You have completed the Statistics and Data Science for Researchers curriculum. Apply this material to projects you care about; teach it to others; revisit it when a new method emerges. The field will continue to evolve — Bayesian methods will become more accessible, causal inference will continue to mature, ML and statistics will increasingly converge. The fundamentals here will remain.
References — the close-of-textbook reading list
- Wasserman, L. (2004). All of Statistics. Springer. (The compact graduate reference.)
- Hastie, T., Tibshirani, R., Friedman, J. (2009). Elements of Statistical Learning, 2nd ed. (ESL — the unified ML / statistics reference.)
- Gelman, A. et al. (2013). Bayesian Data Analysis, 3rd ed. Chapman & Hall. (BDA — modern Bayesian practice.)
- Pearl, J., Glymour, M., Jewell, N.P. (2016). Causal Inference in Statistics. Wiley. (Causal inference primer.)
- Imbens, G.W., Rubin, D.B. (2015). Causal Inference for Statistics, Social, and Biomedical Sciences. Cambridge.
- Barocas, S., Hardt, M., Narayanan, A. (2019). Fairness and Machine Learning. Online: fairmlbook.org. (Algorithmic fairness reference.)
- Wickham, H., Grolemund, G. (2017). R for Data Science. O'Reilly. (Computational practice.)
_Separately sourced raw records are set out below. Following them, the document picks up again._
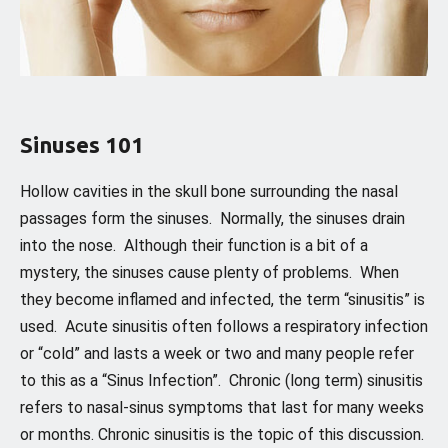
Sinuses 101
Hollow cavities in the skull bone surrounding the nasal
passages form the sinuses. Normally, the sinuses drain
into the nose. Although their function is a bit of a
mystery, the sinuses cause plenty of problems. When
they become inflamed and infected, the term “sinusitis” is
used. Acute sinusitis often follows a respiratory infection
or “cold” and lasts a week or two and many people refer
to this as a “Sinus Infection”. Chronic (long term) sinusitis
refers to nasal-sinus symptoms that last for many weeks
or months. Chronic sinusitis is the topic of this discussion.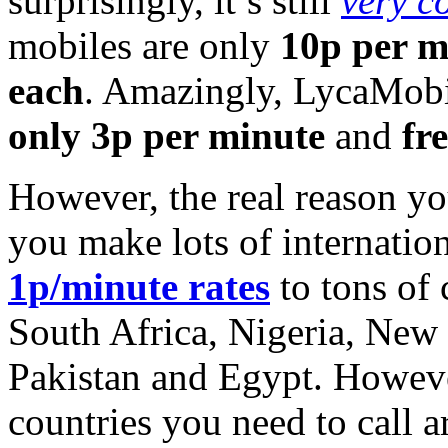
surprisingly, it’s still
very c
mobiles are only
10p per m
each
. Amazingly, LycaMobil
only 3p per minute
and
fr
However, the real reason y
you make lots of internation
1p/minute rates
to tons of 
South Africa, Nigeria, New
Pakistan and Egypt. Howeve
countries you need to call 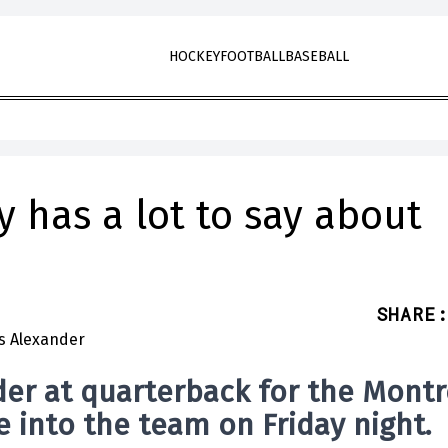
HOCKEY
FOOTBALL
BASEBALL
 has a lot to say about
SHARE
:
der
at
quarterback for the Montr
 into the team on Friday night.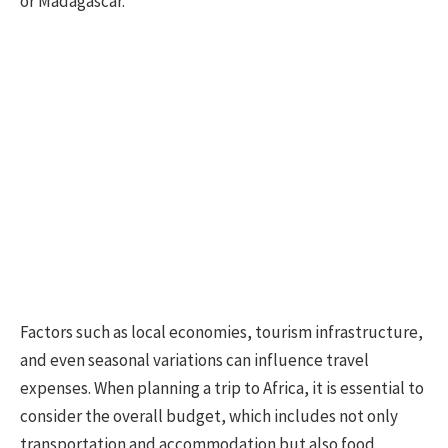
or Madagascar.
Factors such as local economies, tourism infrastructure,
and even seasonal variations can influence travel
expenses. When planning a trip to Africa, it is essential to
consider the overall budget, which includes not only
transportation and accommodation but also food,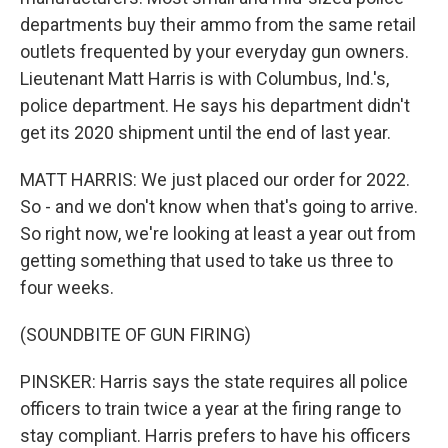
departments buy their ammo from the same retail
outlets frequented by your everyday gun owners.
Lieutenant Matt Harris is with Columbus, Ind.'s,
police department. He says his department didn't
get its 2020 shipment until the end of last year.
MATT HARRIS: We just placed our order for 2022.
So - and we don't know when that's going to arrive.
So right now, we're looking at least a year out from
getting something that used to take us three to
four weeks.
(SOUNDBITE OF GUN FIRING)
PINSKER: Harris says the state requires all police
officers to train twice a year at the firing range to
stay compliant. Harris prefers to have his officers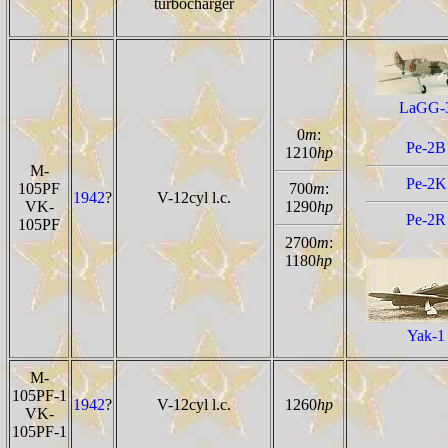
turbocharger
LaGG-
0
m
:
Pe-2B
1210
hp
M-
Pe-2K
105PF
700
m
:
1942
?
V-12cyl l.c.
VK-
1290
hp
Pe-2R
105PF
2700
m
:
1180
hp
Yak-1
M-
105PF-1
1942
?
V-12cyl l.c.
1260
hp
VK-
105PF-1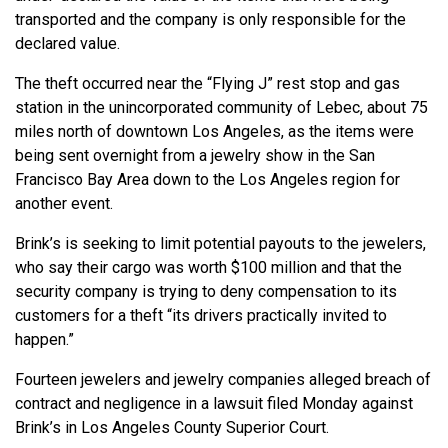
transported and the company is only responsible for the
declared value.
The theft occurred near the “Flying J” rest stop and gas
station in the unincorporated community of Lebec, about 75
miles north of downtown Los Angeles, as the items were
being sent overnight from a jewelry show in the San
Francisco Bay Area down to the Los Angeles region for
another event.
Brink’s is seeking to limit potential payouts to the jewelers,
who say their cargo was worth $100 million and that the
security company is trying to deny compensation to its
customers for a theft “its drivers practically invited to
happen.”
Fourteen jewelers and jewelry companies alleged breach of
contract and negligence in a lawsuit filed Monday against
Brink’s in Los Angeles County Superior Court.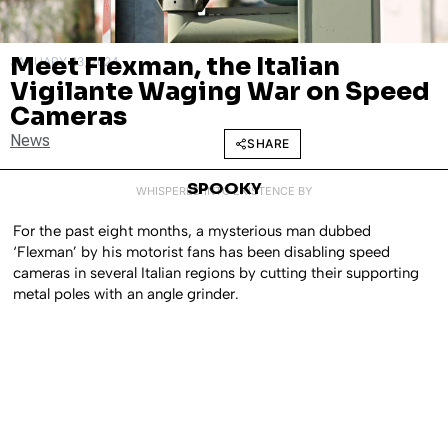
Meet Flexman, the Italian
JANUARY 23, 2024
Vigilante Waging War on Speed
Cameras
News
SHARE
SPOOKY
WHISPERED INTO EXISTENCE BY
For the past eight months, a mysterious man dubbed
‘Flexman’ by his motorist fans has been disabling speed
cameras in several Italian regions by cutting their supporting
metal poles with an angle grinder.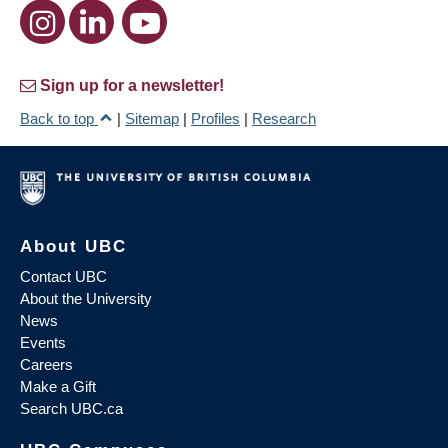
Sign up for a newsletter!
Back to top
|
Sitemap
|
Profiles
|
Research
About UBC
Contact UBC
About the University
News
Events
Careers
Make a Gift
Search UBC.ca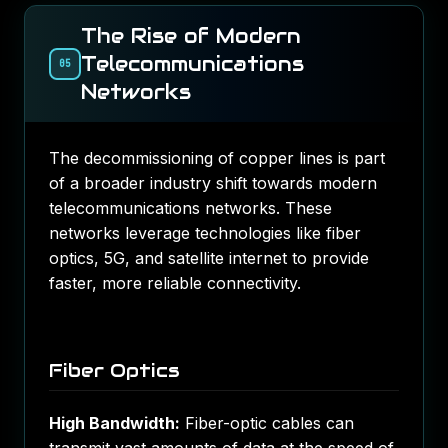
The Rise of Modern
Telecommunications
05
Networks
The decommissioning of copper lines is part
of a broader industry shift towards modern
telecommunications networks. These
networks leverage technologies like fiber
optics, 5G, and satellite internet to provide
faster, more reliable connectivity.
Fiber Optics
High Bandwidth:
Fiber-optic cables can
- Murphy, K.P. (2022/2023). Probabilistic Machine Learning: An Introduction / Advanced Topics. MIT Press. (Modern ML + Bayesian reference.)
- Hernán, M.A., Robins, J.M. (2020). Causal Inference: What If. Online at HSPH. (Practical causal inference for epidemiology + social science.)
- VanderPlas, J. (2016). Python Data Science Handbook. O'Reilly.